Population (2024-12-31)
- • Total: 17,956
- • Density: 246.4/km^{2} (638.1/sq mi)
- Time zone: UTC+01:00 (CET)
- • Summer (DST): UTC+02:00 (CEST)
- Postal codes: 31061
- Dialling codes: 05181
- Vehicle registration: HI, ALF
- Website: www.alfeld.de

= Alfeld =

Alfeld (Leine) (/de/) is a town in the state of Lower Saxony, Germany. Located on the Leine river and situated approximately 20 km southwest of Hildesheim, it is the second biggest city in the district of Hildesheim in southern Lower Saxony and part of the Metropolitan region Hannover-Braunschweig-Göttingen-Wolfsburg. Alfeld is a member of the Leinebergland region and on the German Timber-Frame Road. With the Fagus Factory, Alfeld became a UNESCO World Heritage Site in 2011.

==History==

The town was founded before 1214, with the name Alvelde recorded in 1214, 1221, and 1233. The toponymic element "-feld" means "open area", "an undeveloped, open field", or "an untilled field". "Al-" likely derives from the Indoeuropean root "el-/ol-" meaning "water", "damp", or "flowing".
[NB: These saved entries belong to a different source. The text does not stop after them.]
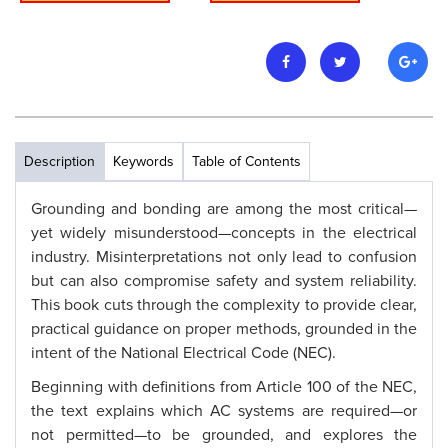
Description
Keywords
Table of Contents
Grounding and bonding are among the most critical—
yet widely misunderstood—concepts in the electrical
industry. Misinterpretations not only lead to confusion
but can also compromise safety and system reliability.
This book cuts through the complexity to provide clear,
practical guidance on proper methods, grounded in the
intent of the National Electrical Code (NEC).
Beginning with definitions from Article 100 of the NEC,
the text explains which AC systems are required—or
not permitted—to be grounded, and explores the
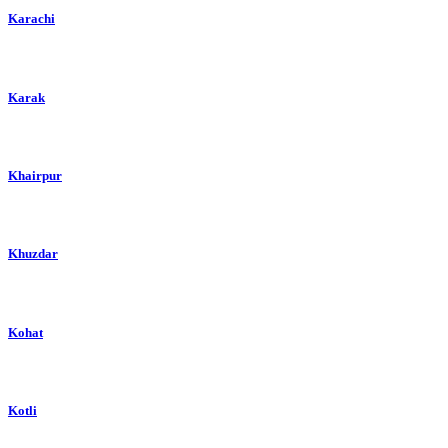
Karachi
Karak
Khairpur
Khuzdar
Kohat
Kotli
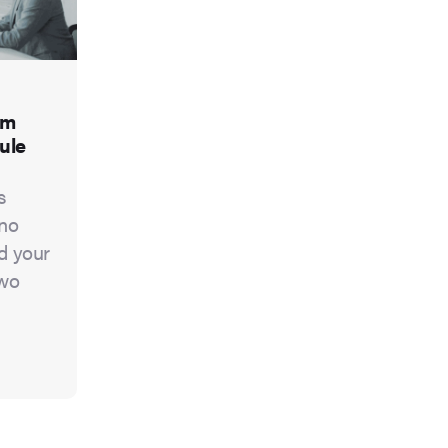
om
ule
s
 no
nd your
two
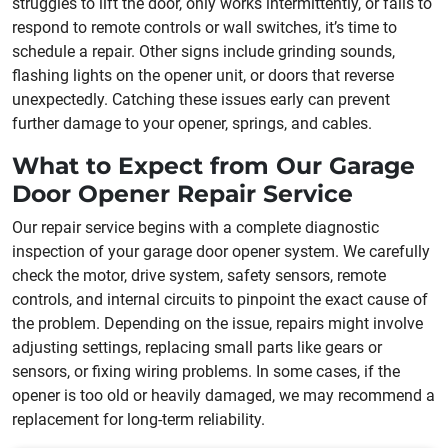
struggles to lift the door, only works intermittently, or fails to
respond to remote controls or wall switches, it’s time to
schedule a repair. Other signs include grinding sounds,
flashing lights on the opener unit, or doors that reverse
unexpectedly. Catching these issues early can prevent
further damage to your opener, springs, and cables.
What to Expect from Our Garage
Door Opener Repair Service
Our repair service begins with a complete diagnostic
inspection of your garage door opener system. We carefully
check the motor, drive system, safety sensors, remote
controls, and internal circuits to pinpoint the exact cause of
the problem. Depending on the issue, repairs might involve
adjusting settings, replacing small parts like gears or
sensors, or fixing wiring problems. In some cases, if the
opener is too old or heavily damaged, we may recommend a
replacement for long-term reliability.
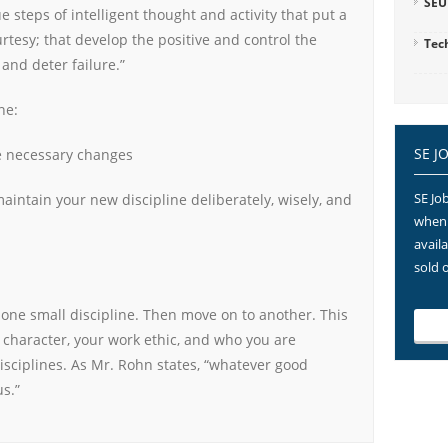
SEU
e steps of intelligent thought and activity that put a
rtesy; that develop the positive and control the
Tec
and deter failure.”
ne:
SE J
e necessary changes
SE Job
aintain your new discipline deliberately, wisely, and
when 
avail
sold 
 one small discipline. Then move on to another. This
 character, your work ethic, and who you are
isciplines. As Mr. Rohn states, “whatever good
s.”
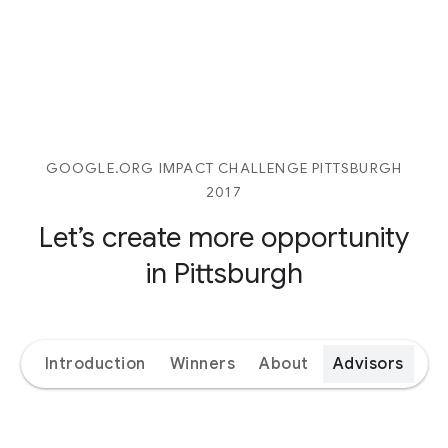
GOOGLE.ORG IMPACT CHALLENGE PITTSBURGH
2017
Let’s create more opportunity
in Pittsburgh
Introduction
Winners
About
Advisors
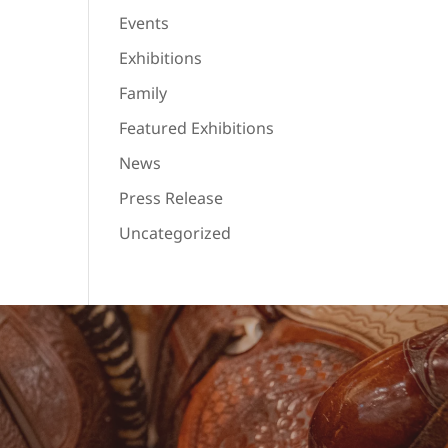
Events
Exhibitions
Family
Featured Exhibitions
News
Press Release
Uncategorized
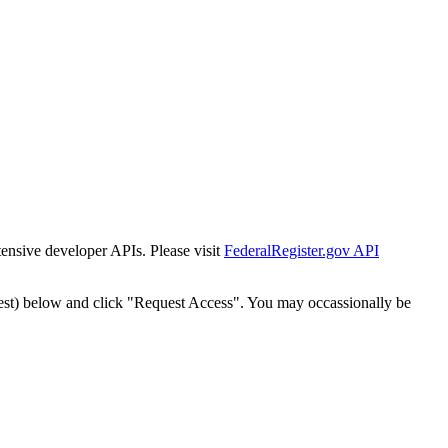
tensive developer APIs. Please visit
FederalRegister.gov API
est) below and click "Request Access". You may occassionally be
In 1426, Alfeld joined the Saxon League of Towns, thus becoming an indirect member of the Hanseatic League. The town was one of the smallest cities in the Hanseatic League, but had become prosperous in the fourteenth and fifteenth centuries through its trade in beer, hops, linen, and yarn.

Alfeld originally belonged to the Diocese of Hildesheim, but was transferred to the Principality of Brunswick-Wolfenbüttel after the Hildesheim Diocesan Feud (1519-1523). In retrospect, this Brunswick period constituted Alfeld's Golden Age, its economy and culture flourishing before the Thirty Years' War.

==Main Sights==
Sights in Alfeld include the town hall (1586) with its octagonal tower, the twin-spired church of Saint Nicolai (part of the Evangelical-Lutheran Church of Hanover), the Fillerturm (a medieval watchtower), and the Fagus Factory of 1911, a fine example of early modernist architecture by Walter Gropius. More famous are the Seven Hills (German: Sieben Berge) in the north and the Lippoldshöhle ("Lippold's cave"), where a legendary robber-knight is said to have lived.

==Culture==

The assertion that the popular fairy tale of Snow White and the Seven Dwarfs was born in Alfeld is likely to be false. Even though the miners who mined ore in the Seven Mountains believed in the existence of dwarfs, it is more likely that the cradle of the fairy tale is to be found in France. The version the brothers Grimm heard and wrote down, as they travelled through the Seven Mountains, on the so-called Märchenstrasse (Street of Fairytales) is just one of many.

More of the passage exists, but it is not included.